START Exercise input

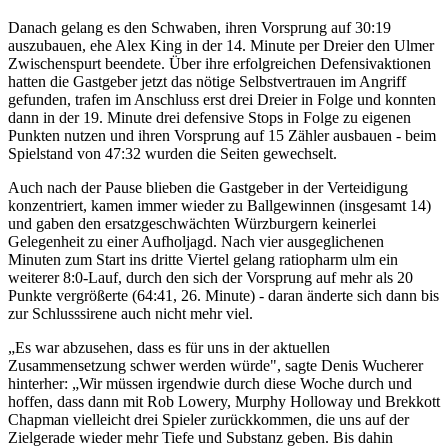
Danach gelang es den Schwaben, ihren Vorsprung auf 30:19
auszubauen, ehe Alex King in der 14. Minute per Dreier den Ulmer
Zwischenspurt beendete. Über ihre erfolgreichen Defensivaktionen
hatten die Gastgeber jetzt das nötige Selbstvertrauen im Angriff
gefunden, trafen im Anschluss erst drei Dreier in Folge und konnten
dann in der 19. Minute drei defensive Stops in Folge zu eigenen
Punkten nutzen und ihren Vorsprung auf 15 Zähler ausbauen - beim
Spielstand von 47:32 wurden die Seiten gewechselt.
Auch nach der Pause blieben die Gastgeber in der Verteidigung
konzentriert, kamen immer wieder zu Ballgewinnen (insgesamt 14)
und gaben den ersatzgeschwächten Würzburgern keinerlei
Gelegenheit zu einer Aufholjagd. Nach vier ausgeglichenen
Minuten zum Start ins dritte Viertel gelang ratiopharm ulm ein
weiterer 8:0-Lauf, durch den sich der Vorsprung auf mehr als 20
Punkte vergrößerte (64:41, 26. Minute) - daran änderte sich dann bis
zur Schlusssirene auch nicht mehr viel.
„Es war abzusehen, dass es für uns in der aktuellen
Zusammensetzung schwer werden würde", sagte Denis Wucherer
hinterher: „Wir müssen irgendwie durch diese Woche durch und
hoffen, dass dann mit Rob Lowery, Murphy Holloway und Brekkott
Chapman vielleicht drei Spieler zurückkommen, die uns auf der
Zielgerade wieder mehr Tiefe und Substanz geben. Bis dahin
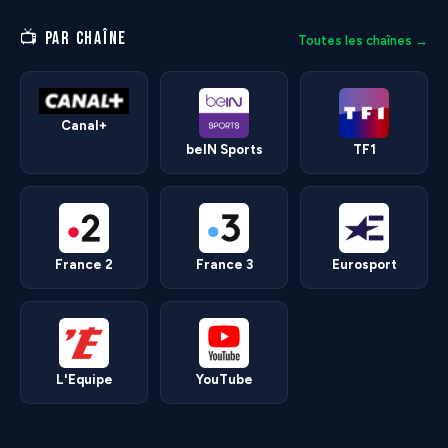
📺 PAR CHAÎNE
Toutes les chaînes →
Canal+
beIN Sports
TF1
France 2
France 3
Eurosport
L'Equipe
YouTube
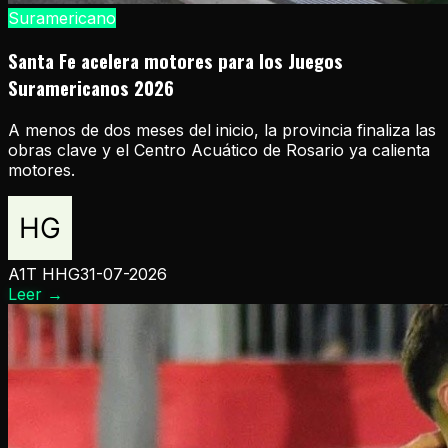
Suramericano
Santa Fe acelera motores para los Juegos
Suramericanos 2026
A menos de dos meses del inicio, la provincia finaliza las
obras clave y el Centro Acuático de Rosario ya calienta
motores.
A1T HHG
31-07-2026
Leer
→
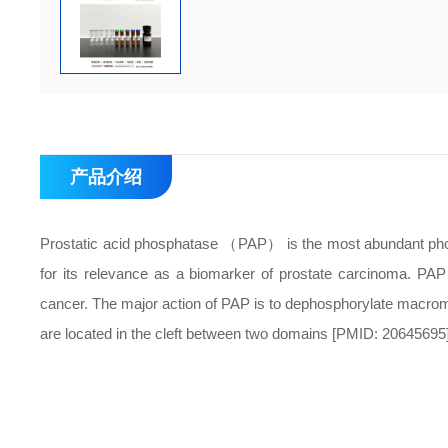
产品介绍
Prostatic acid phosphatase （PAP） is the most abundant phospha
for its relevance as a biomarker of prostate carcinoma. PAP
cancer. The major action of PAP is to dephosphorylate macr
are located in the cleft between two domains [PMID: 20645695]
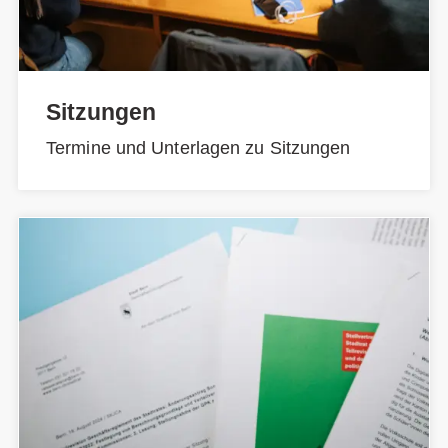
Sitzungen
Termine und Unterlagen zu Sitzungen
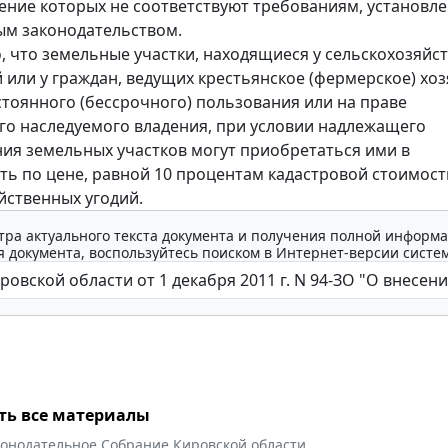
ние которых не соответствуют требованиям, установл
ым законодательством.
, что земельные участки, находящиеся у сельскохозяйс
 или у граждан, ведущих крестьянское (фермерское) хоз
стоянного (бессрочного) пользования или на праве
о наследуемого владения, при условии надлежащего
ия земельных участков могут приобретаться ими в
ть по цене, равной 10 процентам кадастровой стоимост
йственных угодий.
тра актуального текста документа и получения полной информа
 документа, воспользуйтесь поиском в Интернет-версии систе
ть все материалы
конодательное Собрание Кировской области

END Exercise input

Pictures aside, repeat exactly every line from the top of the listing above through the line bearing "или у граждан, ведущих", inclusive.

Exercise output
Danach gelang es den Schwaben, ihren Vorsprung auf 30:19
auszubauen, ehe Alex King in der 14. Minute per Dreier den Ulmer
Zwischenspurt beendete. Über ihre erfolgreichen Defensivaktionen
hatten die Gastgeber jetzt das nötige Selbstvertrauen im Angriff
gefunden, trafen im Anschluss erst drei Dreier in Folge und konnten
dann in der 19. Minute drei defensive Stops in Folge zu eigenen
Punkten nutzen und ihren Vorsprung auf 15 Zähler ausbauen - beim
Spielstand von 47:32 wurden die Seiten gewechselt.
Auch nach der Pause blieben die Gastgeber in der Verteidigung
konzentriert, kamen immer wieder zu Ballgewinnen (insgesamt 14)
und gaben den ersatzgeschwächten Würzburgern keinerlei
Gelegenheit zu einer Aufholjagd. Nach vier ausgeglichenen
Minuten zum Start ins dritte Viertel gelang ratiopharm ulm ein
weiterer 8:0-Lauf, durch den sich der Vorsprung auf mehr als 20
Punkte vergrößerte (64:41, 26. Minute) - daran änderte sich dann bis
zur Schlusssirene auch nicht mehr viel.
„Es war abzusehen, dass es für uns in der aktuellen
Zusammensetzung schwer werden würde", sagte Denis Wucherer
hinterher: „Wir müssen irgendwie durch diese Woche durch und
hoffen, dass dann mit Rob Lowery, Murphy Holloway und Brekkott
Chapman vielleicht drei Spieler zurückkommen, die uns auf der
Zielgerade wieder mehr Tiefe und Substanz geben. Bis dahin
📺 PAR CHAÎNE
Toutes les chaînes →
Canal+
beIN Sports
TF1
France 2
France 3
Eurosport
L'Equipe
YouTube
Suramericano
Santa Fe acelera motores para los Juegos
Suramericanos 2026
A menos de dos meses del inicio, la provincia finaliza las
obras clave y el Centro Acuático de Rosario ya calienta
motores.
A1T HHG
31-07-2026
Leer
→
产品介绍
Prostatic acid phosphatase （PAP） is the most abundant phospha
for its relevance as a biomarker of prostate carcinoma. PAP
cancer. The major action of PAP is to dephosphorylate macr
are located in the cleft between two domains [PMID: 20645695]
Sitzungen
Termine und Unterlagen zu Sitzungen
ние которых не соответствуют требованиям, установл
ым законодательством.
, что земельные участки, находящиеся у сельскохозяйс
 или у граждан, ведущих крестьянское (фермерское) хоз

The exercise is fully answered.